Shoppers of the world, unite!
In a novel twist to influencing politics through commerce, Hong Kong protesters are going shopping to spread their pro-democracy message. Carrying the bright yellow umbrellas symbolic of the movement, they are marching through shops and driving away tourists.
“It’s part of the civil disobedience philosophy of taking resistance to everyday life,” said Sebastian Veg, director of the French Center for Research on Contemporary China in Hong Kong. “You don’t have to be camping out in front of a government office, but if you have an hour after you leave work you can set up a shopping group, chant or sing for universal suffrage and make life hard for the police.”
As Hong Kong prepares for the influx of Chinese tourists coming for the Lunar New Year holiday next week, the protests might curb sales at retailers already smarting from falling revenue in December last year.

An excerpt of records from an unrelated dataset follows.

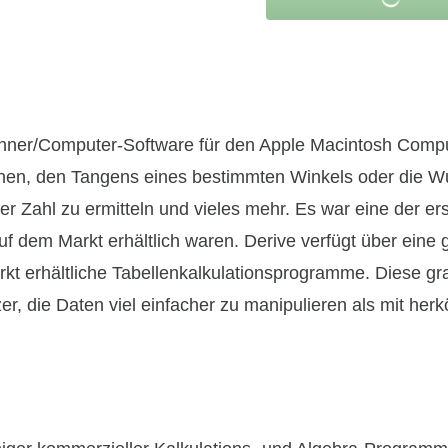
echner/Computer-Software für den Apple Macintosh Compu
hnen, den Tangens eines bestimmten Winkels oder die W
r Zahl zu ermitteln und vieles mehr. Es war eine der er
f dem Markt erhältlich waren. Derive verfügt über eine 
kt erhältliche Tabellenkalkulationsprogramme. Diese gr
r, die Daten viel einfacher zu manipulieren als mit he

Annual retail sales in Hong Kong declined last year for the first time since 2003 as Chinese President Xi Jinping’s (習近平) campaign against corruption and extravagance crimped spending. Luxury goods were especially hard hit, with sales slumping 16.3 percent in December. The holidays this year start on Wednesday.
The holidays typically see an influx of Chinese tourists, who last year bumped up retail sales by one-third, Hong Kong General Chamber of Commerce chief economis David O’Rear said.
Last year, the territory was the most popular destination for Chinese tourists with 47.2 million visitors, though the pro-democracy movement that occupied parts of downtown cast a shadow.
“Hong Kong will pay a heavy price,” unless it does more to cater to Chinese who are increasingly headed to other destinations for shopping and sightseeing, warned a Jan. 26 editorial in the Global Times, a newspaper owned by the Chinese Communist Party-affiliated People’s Daily.
Protesters had occupied swaths of Hong Kong last quarter to demand that China lift a demand to screen candidates for the 2017 chief executive election. After the police evicted them from the streets in December, some of the activists decided to take to the shops.
Nearly every night, anywhere from a handful to a few dozen activists can be spotted holding yellow umbrellas in shopping districts, including Mong Kok.
They were partly inspired by Hong Kong Chief Executive Leung Chun-ying’s (梁振英) appeal to help retailers affected by the protests by going shopping, said Amos Ho, a 37-year-old clerk at a power company, who joined some of the tours.
The other inspiration came from an earlier televised interview of a Chinese tourist at the protest zone who when asked why she was there said she was shopping, Veg said. Her mispronunciation of the Cantonese phrase for shopping was then picked up by pun-loving Internet users who transcribed it with a vulgar term referring to the male anatomy.
The protest are loosely organized via social media or fliers on the street.
“Actually this shopping protest is very funny,” Ho said.
For many, though, shopping is serious in Hong Kong. Society pages feature as many red carpet store openings as charity balls. Hong Kong is the world’s biggest importer of Swiss watches. Fully 8 percent of the luxury goods sold by LVMH Moet Hennessy Louis Vuitton SA are paid for in Hong Kong dollars.
New Year’s eve events planned next to two major Hong Kong shopping districts were canceled after the protests began.
“The point of this is since all the occupy sites were removed, the people feel like nothing was achieved,” said James Bang, a 28-year-old who lost his job after he took too much time off to join the street protests. “The people feel like nothing was achieved, no concessions, no negotiations, nothing at all. We feel we have to make a statement and go out there so people see us every day.”